Leo Trotzki: Was sollen die Bolschewiki-Leninisten in Spanien tun?

[Nach Unser Wort, , Halbmonatszeitung der IKD, 4. Jahrgang Nr. 9 (73), Anfang Mai 1936, S. 4]

[Über den Verrat der spanischen «Arbeiterpartei für marxistische Einheit» wurde bereits in «Unser Wort» Nr. 68 Stellung genommen. Der nachfolgende Brief behandelt die Aufgaben, vor denen das spanische revolutionäre Proletariat heute steht. Seine Veröffentlichung ist gerade in der heutigen Zeit der Volksfrontträume von höchster Wichtigkeit.

Red.]

Die Situation in Spanien ist wiederum revolutionär.

Die Entwicklung der spanischen Revolution erfolgt in einem langsamen Tempo. Somit hatten die revolutionären Elemente dort eine genügend lange Frist bekommen, um sich zu formieren, die Vorhut um sich zu sammeln, um in der entscheidenden Stunde der Aufgabe gewachsen zu sein. Wir müssen jetzt offen sagen, dass die spanischen «Linken Kommunisten» diese außerordentlich günstige Zeitspanne vollständig versäumt und sich um kein Haar besser als die sozialistischen und «kommunistischen» Verräter erwiesen haben. An Warnungen hat es beileibe nicht, gefehlt! Desto größer ist nur die Schuld eines Andreas Nin, eines Andrade usw. Bei einer richtigen Politik könnte heute die «Kommunistische Linke» als Sektion der IV. Internationale an der Spitze des spanischen Proletariats stehen. Statt dessen vegetiert sie in der konfusen Organisation eines Maurin – ohne Programm, ohne Perspektive und ohne jede politische Bedeutung. Die marxistische Aktion in Spanien beginnt bei der unversöhnlichen Verurteilung der gesamten Politik des Andreas Nin und Andrade, die nicht nur falsch, sondern verbrecherisch war und bleibt.
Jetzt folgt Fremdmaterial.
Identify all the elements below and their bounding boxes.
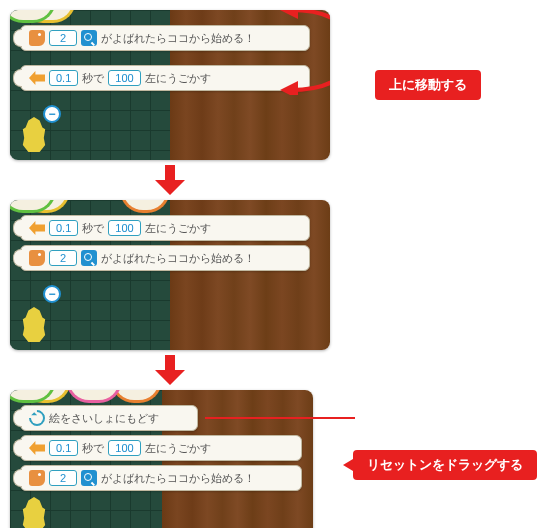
event-number[interactable]: 2 bbox=[49, 470, 77, 486]
move-block[interactable]: 0.1 秒で 100 左にうごかす bbox=[20, 435, 302, 461]
event-block[interactable]: 2 がよばれたらココから始める！ bbox=[20, 25, 310, 51]
seconds-value[interactable]: 0.1 bbox=[49, 70, 78, 86]
direction-text: 左にうごかす bbox=[145, 221, 211, 236]
search-icon[interactable] bbox=[81, 30, 97, 46]
svg-marker-3 bbox=[155, 355, 185, 385]
character-icon bbox=[29, 250, 45, 266]
event-number[interactable]: 2 bbox=[49, 30, 77, 46]
curved-arrow-icon bbox=[280, 10, 330, 95]
seconds-label: 秒で bbox=[82, 221, 104, 236]
sprite-thumbnail[interactable] bbox=[20, 117, 48, 152]
svg-marker-1 bbox=[280, 81, 298, 95]
label-move-up: 上に移動する bbox=[375, 70, 481, 100]
seconds-label: 秒で bbox=[82, 441, 104, 456]
distance-value[interactable]: 100 bbox=[108, 70, 140, 86]
reset-block[interactable]: 絵をさいしょにもどす bbox=[20, 405, 198, 431]
seconds-label: 秒で bbox=[82, 71, 104, 86]
event-text: がよばれたらココから始める！ bbox=[101, 471, 255, 486]
move-block[interactable]: 0.1 秒で 100 左にうごかす bbox=[20, 215, 310, 241]
decorative-shapes bbox=[10, 390, 313, 400]
seconds-value[interactable]: 0.1 bbox=[49, 440, 78, 456]
reset-text: 絵をさいしょにもどす bbox=[49, 411, 159, 426]
reset-icon bbox=[26, 407, 49, 430]
arrow-left-icon bbox=[29, 441, 45, 455]
minus-icon[interactable]: − bbox=[43, 285, 61, 303]
distance-value[interactable]: 100 bbox=[108, 220, 140, 236]
panel-step-3: 絵をさいしょにもどす 0.1 秒で 100 左にうごかす 2 がよばれたらココか… bbox=[10, 390, 313, 528]
event-number[interactable]: 2 bbox=[49, 250, 77, 266]
direction-text: 左にうごかす bbox=[145, 441, 211, 456]
search-icon[interactable] bbox=[81, 470, 97, 486]
svg-marker-2 bbox=[155, 165, 185, 195]
search-icon[interactable] bbox=[81, 250, 97, 266]
event-block[interactable]: 2 がよばれたらココから始める！ bbox=[20, 245, 310, 271]
arrow-left-icon bbox=[29, 71, 45, 85]
character-icon bbox=[29, 470, 45, 486]
panel-step-1: 2 がよばれたらココから始める！ 0.1 秒で 100 左にうごかす − bbox=[10, 10, 330, 160]
direction-text: 左にうごかす bbox=[145, 71, 211, 86]
sprite-thumbnail[interactable] bbox=[20, 307, 48, 342]
character-icon bbox=[29, 30, 45, 46]
event-text: がよばれたらココから始める！ bbox=[101, 251, 255, 266]
seconds-value[interactable]: 0.1 bbox=[49, 220, 78, 236]
label-drag-reset: リセットンをドラッグする bbox=[353, 450, 537, 480]
move-block[interactable]: 0.1 秒で 100 左にうごかす bbox=[20, 65, 310, 91]
event-text: がよばれたらココから始める！ bbox=[101, 31, 255, 46]
arrow-down-icon bbox=[155, 165, 185, 195]
arrow-down-icon bbox=[155, 355, 185, 385]
event-block[interactable]: 2 がよばれたらココから始める！ bbox=[20, 465, 302, 491]
decorative-shapes bbox=[10, 200, 330, 210]
minus-icon[interactable]: − bbox=[43, 105, 61, 123]
panel-step-2: 0.1 秒で 100 左にうごかす 2 がよばれたらココから始める！ − bbox=[10, 200, 330, 350]
svg-marker-0 bbox=[280, 10, 298, 19]
sprite-thumbnail[interactable] bbox=[20, 497, 48, 528]
distance-value[interactable]: 100 bbox=[108, 440, 140, 456]
arrow-left-icon bbox=[29, 221, 45, 235]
Was bedeutet die Absetzung des Präsidenten Zamora? Dass die politische Entwicklung wiederum in ein akutes Stadium übergeht. Zamora war sozusagen der ruhende Pol der herrschenden Spitzen. Unter veränderten Verhältnissen spielte er diejenige Rolle, die für eine gewisse Periode Hindenburg in Deutschkind spielte; es war zur Zeit als die Reaktion (sogar die Nazis) einerseits und die Sozialdemokratie andererseits auf ihn ihre Hoffnungen gesetzt hatten. Der Bonapartismus der modernen Epoche ist der Ausdruck der höchsten Verschärfung der Klassengegensätze in jener Periode, wo diese Gegensätze noch nicht zum offenen Kampf geführt haben. Seinen Stützpunkt kann der Bonapartismus, bei der quasi parlamentarischen Regierung oder aber auch bei dem «überparteilichen Präsidenten finden: das hängt lediglich von den Umständen ab. Zamora war der Träger des bonapartistischen Gleichgewichts. Die Verschärfung der Gegensätze führte dahin, dass jedes der beiden Hauptlager sich Zamoras zuerst bedienen und dann entledigen wollte. Da dies der Rechten seinerzeit nicht gelungen ist. hat es nun die «Volksfront» vollbracht, Das bedeutet jedoch den Beginn einer akuten revolutionären Periode. Die tiefe Gärung in den Massen, sowie die ununterbrochenen heftigen Explosionen beweisen, dass die schon wiederholt betrogenen Arbeiter aus Stadt und Land wie auch die armen Bauern aus allen Kräften immer wieder in die Richtung der revolutionären Lösung drängen. Und was für eine Rolle spielt die Volksfront gegenüber dieser mächtigen Bewegung? Die einer gigantischen von Verbrechern und geriebenen Schurken gebauten und in Bewegung gesetzten Bremse. Und gestern noch hat Juan Andrade das durch und durch niederträchtige Programm dieser Volksfront mit unterzeichnet!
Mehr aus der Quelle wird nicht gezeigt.